A cominciare dalla stesura di un Codice degli appalti che dal 2016 ad oggi ha subito ben 813 modifiche, che tornare al più presto a rappresentare uno strumento di lavoro chiaro e con regole proporzionate alla dimensione degli operatori economici coinvolti, la riforma delle procedure di gara dovrà necessariamente passare dalla semplificazione del regime degli appalti sotto soglia e dall’applicazione di una riserva obbligatoria, sul modello francese, in favore delle piccole imprese, per le quali si auspica l’introduzione di un vero e proprio “ambasciatore” nei meccanismi delle stazioni appaltanti, in modo da tutelarne diritti e interessi.
Un passo in avanti che non potrà in alcun modo prescindere dalla trasparenza delle informazioni e delle comunicazioni e da una piena digitalizzazione delle banche dati per ridurre gli oneri burocratici a carico delle imprese.
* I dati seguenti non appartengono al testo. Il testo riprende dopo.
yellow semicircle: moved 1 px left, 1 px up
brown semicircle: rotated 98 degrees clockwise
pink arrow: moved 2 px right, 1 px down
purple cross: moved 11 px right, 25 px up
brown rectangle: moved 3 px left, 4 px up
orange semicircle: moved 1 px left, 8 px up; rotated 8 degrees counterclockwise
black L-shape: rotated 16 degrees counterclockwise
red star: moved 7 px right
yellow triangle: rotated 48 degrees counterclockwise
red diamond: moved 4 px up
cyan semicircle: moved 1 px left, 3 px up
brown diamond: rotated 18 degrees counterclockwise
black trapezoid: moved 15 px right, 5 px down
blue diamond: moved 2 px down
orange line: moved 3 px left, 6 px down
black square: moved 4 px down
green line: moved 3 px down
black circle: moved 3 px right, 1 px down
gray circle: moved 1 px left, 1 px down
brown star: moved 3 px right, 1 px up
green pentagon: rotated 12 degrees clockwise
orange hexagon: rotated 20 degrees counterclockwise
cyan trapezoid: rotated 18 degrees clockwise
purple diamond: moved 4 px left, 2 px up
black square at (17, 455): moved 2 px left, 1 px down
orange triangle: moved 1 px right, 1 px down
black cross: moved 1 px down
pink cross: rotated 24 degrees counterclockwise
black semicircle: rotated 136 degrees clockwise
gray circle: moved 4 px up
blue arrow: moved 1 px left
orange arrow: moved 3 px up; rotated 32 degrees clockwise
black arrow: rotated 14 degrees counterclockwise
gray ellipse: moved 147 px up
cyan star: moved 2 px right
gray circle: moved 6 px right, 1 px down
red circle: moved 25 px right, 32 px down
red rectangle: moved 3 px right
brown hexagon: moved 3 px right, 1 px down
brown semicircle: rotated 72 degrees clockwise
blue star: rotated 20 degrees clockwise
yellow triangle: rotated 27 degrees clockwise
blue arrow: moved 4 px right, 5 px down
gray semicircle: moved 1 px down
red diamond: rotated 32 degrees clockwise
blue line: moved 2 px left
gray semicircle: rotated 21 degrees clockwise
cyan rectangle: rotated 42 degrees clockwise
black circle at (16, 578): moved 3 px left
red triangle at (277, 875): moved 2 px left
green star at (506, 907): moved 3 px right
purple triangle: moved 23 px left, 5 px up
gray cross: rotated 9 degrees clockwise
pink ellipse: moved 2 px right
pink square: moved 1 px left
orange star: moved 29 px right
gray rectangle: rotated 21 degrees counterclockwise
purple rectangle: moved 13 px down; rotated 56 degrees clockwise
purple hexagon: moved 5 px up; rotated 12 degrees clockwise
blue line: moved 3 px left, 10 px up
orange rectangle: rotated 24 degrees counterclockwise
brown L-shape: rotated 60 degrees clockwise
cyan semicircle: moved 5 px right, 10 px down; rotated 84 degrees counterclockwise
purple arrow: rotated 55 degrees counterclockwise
Sarà inoltre necessario favorire – e non solo sulla carta – le forme aggregate di imprese superando le criticità che ad oggi penalizzano i consorzi, come anche lavorare sulla proporzionalità dei Criteri ambientali minimi (Cam) e, ovviamente, istituire una cabina di regia che possa monitorare da vicino l’attuazione della riforma.
«Pur vantando uno dei più importanti patrimoni imprenditoriali al mondo, il nostro Paese continua a penalizzare le piccole realtà anziché favorirne la partecipazione attiva al mercato degli appalti – dichiara Francesco Balloni, direttore della CNA di Ascoli Piceno -. Per far fronte a una situazione estremamente preoccupante, come associazione abbiamo individuato delle strategie semplici ed efficaci in grado di garantire una maggiore equità nell’assegnazione dei bandi, un processo ad oggi dominato da una burocrazia imperante che necessita di una piena trasparenza per tutelare le imprese e garantire un’equa competizione.
In particolare, la semplificazione del regime degli appalti sotto soglia è un punto essenziale su cui l’associazione territoriale di Ascoli Piceno è da sempre in prima linea, nella convinzione che l’applicazione di procedure differenziate in relazione alla portata economica degli appalti sia indispensabile per favorire l’accesso delle micro e piccole imprese alle gare pubbliche».
«Dialogando quotidianamente con chi fa impresa non possiamo non evidenziare le inaccettabili contraddizioni previste da procedure estremamente limitanti e da un codice degli appalti in balia di continue modifiche – commenta Arianna Trillini, presidente della CNA di Ascoli Piceno -. Abbiamo chiesto al governo Meloni di intervenire rapidamente e con forza sulle troppe disfunzioni che ad oggi caratterizzano il mercato degli appalti, che con le sue criticità finisce per penalizzare le piccole imprese in primis, ma anche le comunità locali».